== PROMPT ==
Given the entries that follow, write out exactly the lines starting at the one containing "звезда, которую в своё время журнал" and ending at the one containing "komentar itu sering", both ends included, and only those.

== DATA EXTRACTS ==
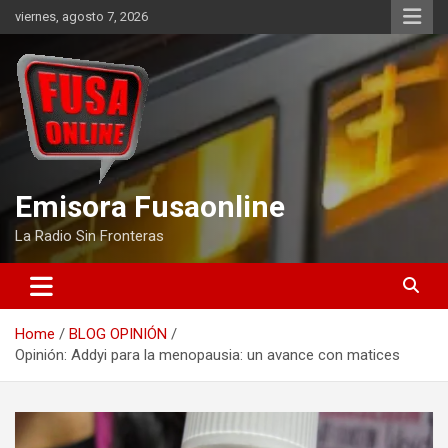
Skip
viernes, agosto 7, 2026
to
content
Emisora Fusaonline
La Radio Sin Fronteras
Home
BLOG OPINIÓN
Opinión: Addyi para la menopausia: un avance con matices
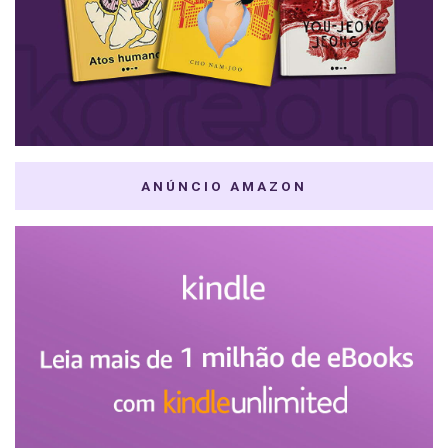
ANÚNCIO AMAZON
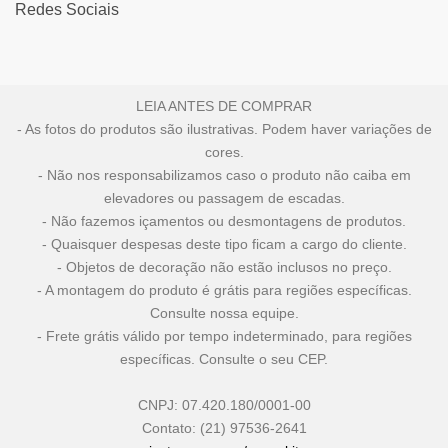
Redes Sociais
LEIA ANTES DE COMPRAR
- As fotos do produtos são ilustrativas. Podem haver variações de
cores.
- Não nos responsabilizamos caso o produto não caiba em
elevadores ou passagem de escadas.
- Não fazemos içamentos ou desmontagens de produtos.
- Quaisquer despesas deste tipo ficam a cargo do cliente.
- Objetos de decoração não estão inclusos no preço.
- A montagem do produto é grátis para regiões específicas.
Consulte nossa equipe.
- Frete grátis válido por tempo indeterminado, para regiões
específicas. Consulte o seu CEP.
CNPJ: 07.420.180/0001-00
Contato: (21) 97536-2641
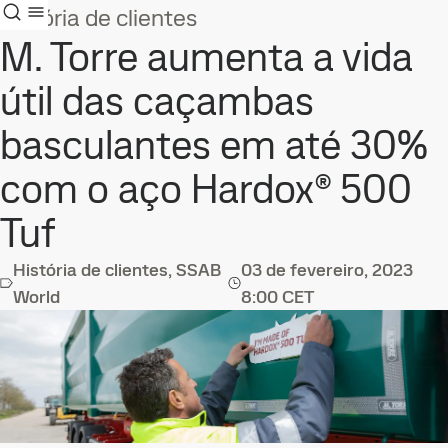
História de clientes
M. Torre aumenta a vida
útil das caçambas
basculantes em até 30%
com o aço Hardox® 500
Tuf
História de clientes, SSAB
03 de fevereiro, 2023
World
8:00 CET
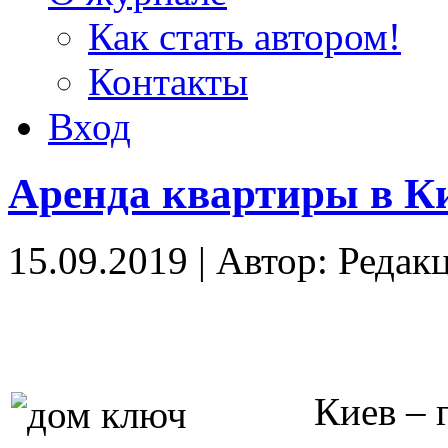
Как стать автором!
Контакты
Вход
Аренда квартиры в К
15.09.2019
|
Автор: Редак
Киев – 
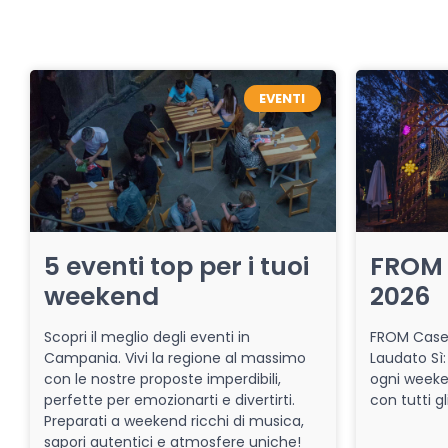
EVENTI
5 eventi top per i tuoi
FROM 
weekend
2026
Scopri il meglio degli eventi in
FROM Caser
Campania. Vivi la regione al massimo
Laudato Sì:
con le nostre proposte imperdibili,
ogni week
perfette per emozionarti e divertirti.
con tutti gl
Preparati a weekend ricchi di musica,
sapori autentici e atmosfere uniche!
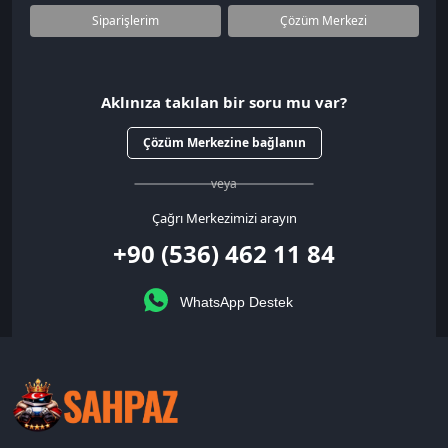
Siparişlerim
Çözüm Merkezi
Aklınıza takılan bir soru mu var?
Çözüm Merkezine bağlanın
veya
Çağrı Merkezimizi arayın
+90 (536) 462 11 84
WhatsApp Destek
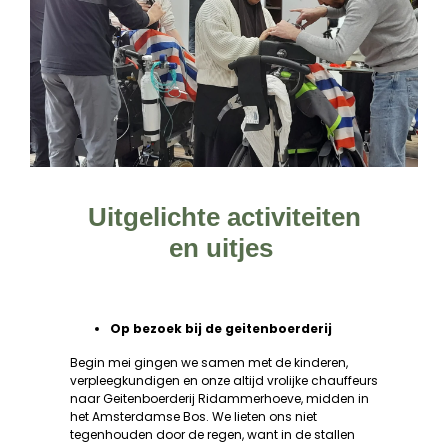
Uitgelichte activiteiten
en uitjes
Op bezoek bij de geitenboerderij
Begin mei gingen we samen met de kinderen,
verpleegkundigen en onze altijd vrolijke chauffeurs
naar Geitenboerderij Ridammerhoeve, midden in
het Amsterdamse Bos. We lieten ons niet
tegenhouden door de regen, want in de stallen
* * *
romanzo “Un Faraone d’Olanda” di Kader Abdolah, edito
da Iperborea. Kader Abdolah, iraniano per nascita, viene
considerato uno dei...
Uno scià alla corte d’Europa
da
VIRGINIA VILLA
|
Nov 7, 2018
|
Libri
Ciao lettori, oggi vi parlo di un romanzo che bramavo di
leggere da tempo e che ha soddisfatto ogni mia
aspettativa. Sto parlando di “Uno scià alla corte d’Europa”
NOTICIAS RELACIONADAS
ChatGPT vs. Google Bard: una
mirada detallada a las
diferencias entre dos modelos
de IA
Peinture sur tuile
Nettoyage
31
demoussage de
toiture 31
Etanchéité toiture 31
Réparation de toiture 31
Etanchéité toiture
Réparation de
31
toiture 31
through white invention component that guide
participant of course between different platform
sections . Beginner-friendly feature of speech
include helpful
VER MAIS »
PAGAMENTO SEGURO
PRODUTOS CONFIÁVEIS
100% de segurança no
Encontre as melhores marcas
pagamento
...
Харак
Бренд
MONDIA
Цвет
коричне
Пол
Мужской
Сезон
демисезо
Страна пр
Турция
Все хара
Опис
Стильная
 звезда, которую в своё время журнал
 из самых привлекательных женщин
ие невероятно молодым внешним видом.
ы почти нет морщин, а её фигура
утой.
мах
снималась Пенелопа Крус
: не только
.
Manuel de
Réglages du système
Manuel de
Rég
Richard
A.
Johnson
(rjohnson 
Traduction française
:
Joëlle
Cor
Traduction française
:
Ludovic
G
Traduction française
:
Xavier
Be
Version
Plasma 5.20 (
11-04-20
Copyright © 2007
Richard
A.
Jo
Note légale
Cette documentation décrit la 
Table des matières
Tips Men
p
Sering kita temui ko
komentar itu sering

== OUTPUT OF THE EXERCISE ==
 звезда, которую в своё время журнал
 из самых привлекательных женщин
ие невероятно молодым внешним видом.
ы почти нет морщин, а её фигура
утой.
мах
снималась Пенелопа Крус
: не только
.
Manuel de
Réglages du système
Manuel de
Rég
Richard
A.
Johnson
(rjohnson 
Traduction française
:
Joëlle
Cor
Traduction française
:
Ludovic
G
Traduction française
:
Xavier
Be
Version
Plasma 5.20 (
11-04-20
Copyright © 2007
Richard
A.
Jo
Note légale
Cette documentation décrit la 
Table des matières
Tips Men
p
Sering kita temui ko
komentar itu sering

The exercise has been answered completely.